Director is God, or God is Director?
Caption : IDPA Open Forum on ‘Make a documentary film as if you are shooting a feature, and a feature film as if you are shooting a documentary’ speakers Dylan Mohan Gray, Devashish makhija, Ziba Bhagwagar and Mathieu Roy, Moderator; Kamal swaroop at Films Division Complex today on February 01, 2016.
‘Make a documentary film as if you are shooting a feature, and a feature film as if you are shooting a documentary’. Indian Documentary Producers’ Association (IDPA)’s Open Forum on Monday, 01 February, had four panelists and a moderator giving their views on this subject. Award-winning director and screenplay-writer/teacher Kamal Swaroop, who made Om Dar-B-Dar in 1988, and was part of the unit of Richard Attenborough’s Gandhi, was the moderator.

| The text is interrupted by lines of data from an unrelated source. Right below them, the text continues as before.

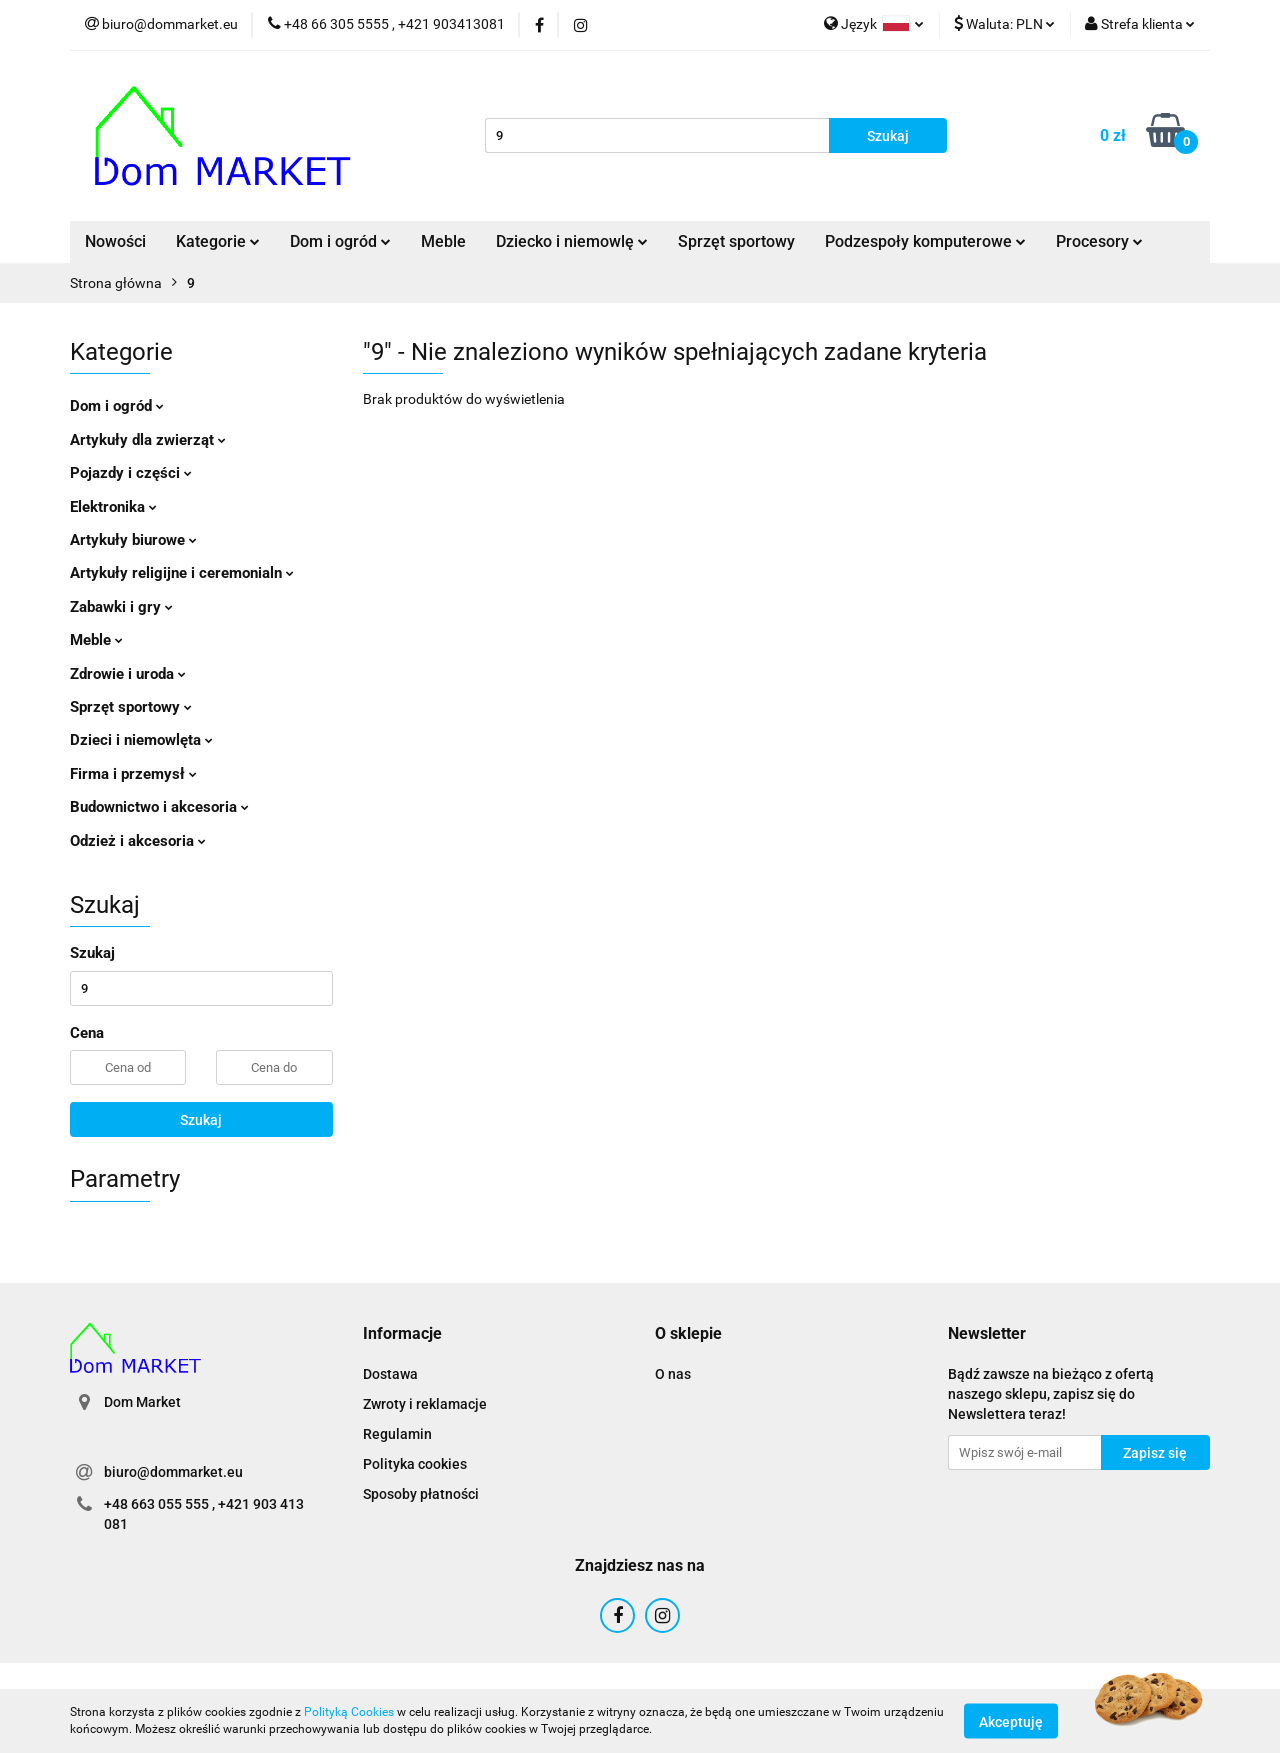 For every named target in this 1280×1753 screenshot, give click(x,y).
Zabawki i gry (121, 607)
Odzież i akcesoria (138, 841)
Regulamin (397, 1434)
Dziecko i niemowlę (572, 241)
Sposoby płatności (421, 1494)
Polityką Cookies (349, 1712)
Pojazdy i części (131, 473)
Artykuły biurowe (133, 540)
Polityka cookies (415, 1464)
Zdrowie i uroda (128, 674)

The panel consisted of: Mathieu Roy, Canadian film-maker best known for his 2011 documentary, Surviving Progress, and member of the jury at MIFF; Ziba Bhagwagar who started her career as a journalist and then made ad films and is known for her film Scattered Windows, Connected Doors; Devashish Makhija, who assisted Anurag Kashyap on the controversial feature Black Friday, and also assisted in Bunty Aur Babli; Dylan Mohan Gray, of Punjabi-Irish parentage and trained a historian, has worked in various capacities on feature films with acclaimed directors, including Fatih Akin, Peter Greenaway, Paul Greengrass, Deepa Mehta and Mira Nair, and made the widely lauded Fire in the Blood, a feature-length drama on serious concerns in the world of pharmaceuticals.

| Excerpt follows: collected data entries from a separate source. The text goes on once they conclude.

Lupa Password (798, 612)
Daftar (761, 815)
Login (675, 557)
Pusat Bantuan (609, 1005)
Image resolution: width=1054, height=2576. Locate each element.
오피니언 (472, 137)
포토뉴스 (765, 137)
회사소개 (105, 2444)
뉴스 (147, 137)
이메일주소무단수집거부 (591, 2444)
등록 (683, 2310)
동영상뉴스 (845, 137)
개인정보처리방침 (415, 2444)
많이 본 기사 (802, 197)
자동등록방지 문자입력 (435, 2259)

In an era when boundaries are blurring, the general view was that films should no longer be classified as documentaries or features. Roy, who has served as Martin Scorsese’s personal assistant , reminded the audience, “Werner Herzog (renowned German film-maker) uses mise en scène and even faked monologues in his so-called documentaries.” He also lamented that financers (“funders”) insist on knowing even detailed dialogue, which may not be possible in a non-feature film. I wanted to make a film in the Congo, where the protagonist would be put in a situation and the events and the dialogue would follow. This had no takers, because the financiers wanted to know what they would say, in advance. It is for reasons like this that they prefer financing features.” Gray said it was important to know who you are making the film for. “Fire in the blood was for an educated urban audience. But when it comes to the rule book….I am against any rule book.”
Swaroop wanted the panel to consider a concept like time and time structure. “Take a film like Boyhood. It traces the life of a young boy and was shot over twelve years. How does it affect the film-making process?” In response, it was generally expressed that feature films are in the present, largely, but documentaries may have as totally different concept of time and events. Bhagwagar used this criterion for differentiating between feature films and documentaries: “Is it real? Or, is it a figment of my imagination?”
An interesting quote summed-up the debate. Suspense-king British director, Alfred Hitchcock (died 1980) said, “In feature films the director is God; in documentary films God is the director”.